The criminal chamber of the Court of Appeal in Salé decided on Tuesday, 11 July, to resume consideration of the case concerning the events in Gdim Izik, July 18, 2017, said Attorney General of the King at the Court of Appeal in Rabat, Hassan Daki.
Tuesday's hearing was devoted to the continuation of the prosecution's response to the pleadings of the defendants lawyers, focusing on 22 points essentially on the jurisprudence of the Court of Cassation which state that the substantive courts are not required to specify the material act committed by each of the defendant in the case of multiple perpetrators of homicide and the fact that the defendants were not prosecuted for kidnapping crime before military court since police force was not victim of such an act, said Mr. Daki in a statement to the press.
The public prosecutor explained that he had referred to the criminal record of some of the defendants, not to prove their offense, but rather to demonstrate the danger they represented, which made inadequate exception of non-submission of sheets 2 , Mr. Daki said.
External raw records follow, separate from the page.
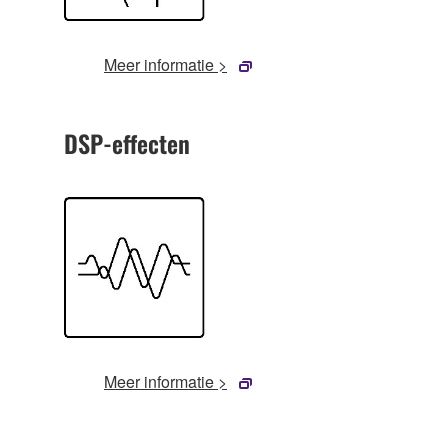
Meer informatie >
DSP-effecten
Meer informatie >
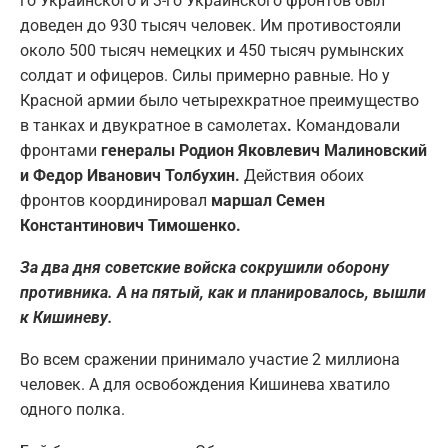
го Украинского и 3-го Украинского фронтов был
доведен до 930 тысяч человек. Им противостояли
около 500 тысяч немецких и 450 тысяч румынских
солдат и офицеров. Силы примерно равные. Но у
Красной армии было четырехкратное преимущество
в танках и двукратное в самолетах
.
Командовали
фронтами
генералы Родион Яковлевич Малиновский
и Федор Иванович Толбухин.
Действия обоих
фронтов координировал
маршал Семен
Константинович Тимошенко.
За два дня советские войска сокрушили оборону
противника. А на пятый, как и планировалось, вышли
к Кишиневу.
Во всем сражении принимало участие 2 миллиона
человек. А для освобождения Кишинева хватило
одного полка.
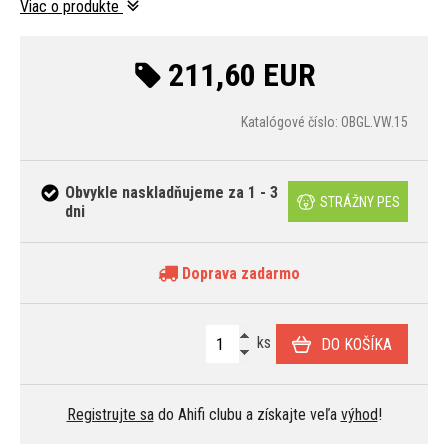
Viac o produkte
211,60 EUR
Katalógové číslo: OBGL.VW.15
Obvykle naskladňujeme za 1 - 3
STRÁŽNY PES
dni
Doprava zadarmo
ks
DO KOŠÍKA
Registrujte sa
do Ahifi clubu a získajte veľa
výhod
!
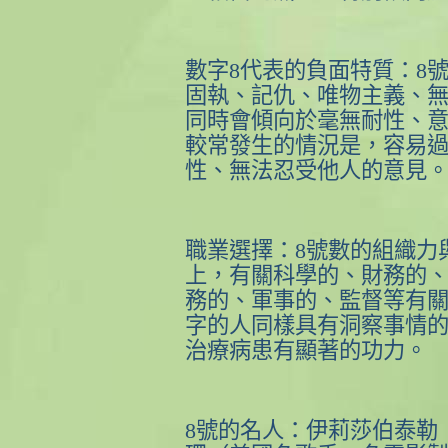
數字
8
代表的負面特質：
8
固執、記仇、唯物主義、
同時會傾向於毫無耐性、
較常發生的情況是，容易
性、無法忍受他人的意見
職業選擇：
8
號數的組織力
上，有關科學的、財務的
務的、軍事的、監督等有
字的人同樣具有洞察事情
治療病患有顯著的功力。
8
號的名人：伊莉莎伯泰勒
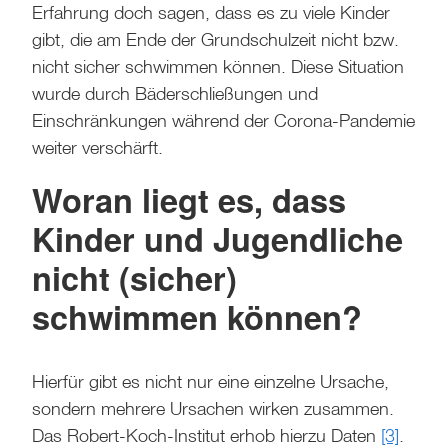
Erfahrung doch sagen, dass es zu viele Kinder
gibt, die am Ende der Grundschulzeit nicht bzw.
nicht sicher schwimmen können. Diese Situation
wurde durch Bäderschließungen und
Einschränkungen während der Corona-Pandemie
weiter verschärft.
Woran liegt es, dass
Kinder und Jugendliche
nicht (sicher)
schwimmen können?
Hierfür gibt es nicht nur eine einzelne Ursache,
sondern mehrere Ursachen wirken zusammen.
Das Robert-Koch-Institut erhob hierzu Daten
[3]
.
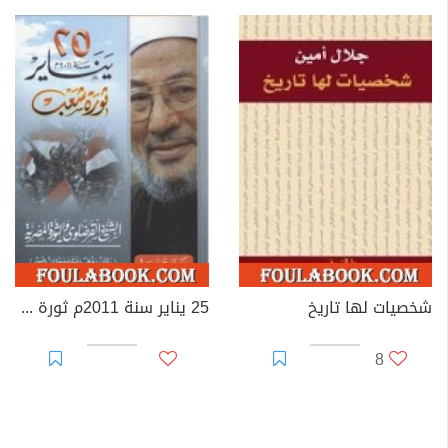
شخصيات لها تاريخ
25 يناير سنة 2011م ثورة شعب
8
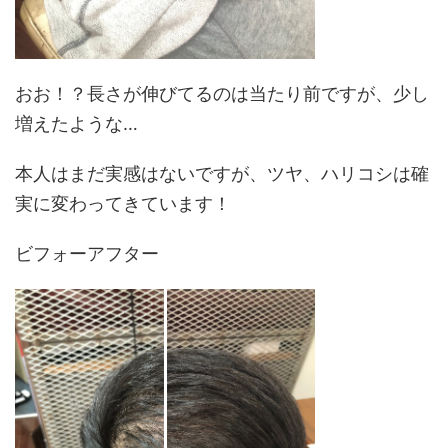
おお！？長さが伸びてるのは当たり前ですが、少し
増えたような…
本人はまだ実感はないですが、ツヤ、ハリコシは確
実に変わってきています！
ビフォーアフター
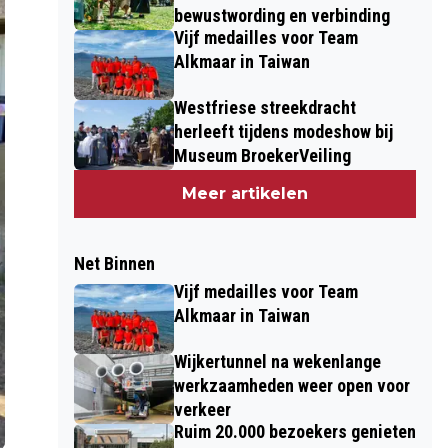
bewustwording en verbinding
Vijf medailles voor Team
Alkmaar in Taiwan
Westfriese streekdracht
herleeft tijdens modeshow bij
Museum BroekerVeiling
Meer artikelen
Net Binnen
Vijf medailles voor Team
Alkmaar in Taiwan
Wijkertunnel na wekenlange
werkzaamheden weer open voor
verkeer
Ruim 20.000 bezoekers genieten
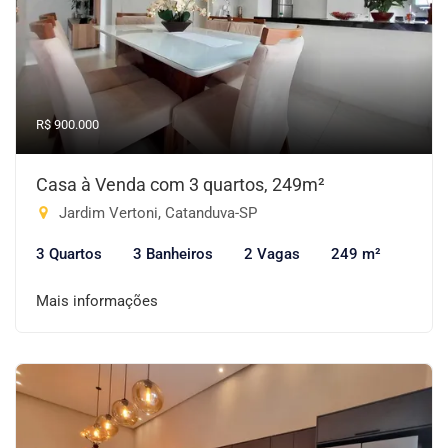
R$ 900.000
Casa à Venda com 3 quartos, 249m²
Jardim Vertoni, Catanduva-SP
3 Quartos
3 Banheiros
2 Vagas
249 m²
Mais informações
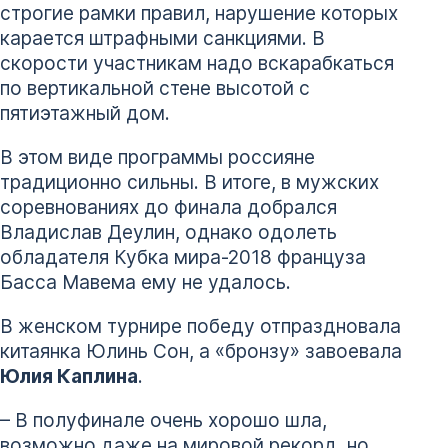
строгие рамки правил, нарушение которых
карается штрафными санкциями. В
скорости участникам надо вскарабкаться
по вертикальной стене высотой с
пятиэтажный дом.
В этом виде программы россияне
традиционно сильны. В итоге, в мужских
соревнованиях до финала добрался
Владислав Деулин, однако одолеть
обладателя Кубка мира-2018 француза
Басса Мавема ему не удалось.
В женском турнире победу отпраздновала
китаянка Юлинь Сон, а «бронзу» завоевала
Юлия Каплина
.
– В полуфинале очень хорошо шла,
возможно даже на мировой рекорд, но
He also noted that the failure to try the defendants for unlawful assembly by the military court does not prevent prosecuting against crimes committed during the dispersal of the gathering in accordance with article 23 of the Dahir concerning public gatherings.
Similarly, the exception on the non-decisive nature of the conclusions of the medical reports is unfounded and runs counter to the obligation of the Medical Committee to comply with the criteria laid down in international conventions, in particular the Istanbul Protocol, Public Prosecutor said, who concluded by confirming the contents of indictment, supported by the memorandum he had produced in previous hearings.
The defense of the civil party reacted, saluting the professional treatment given to the to the case, presenting an honourable image to the "profession".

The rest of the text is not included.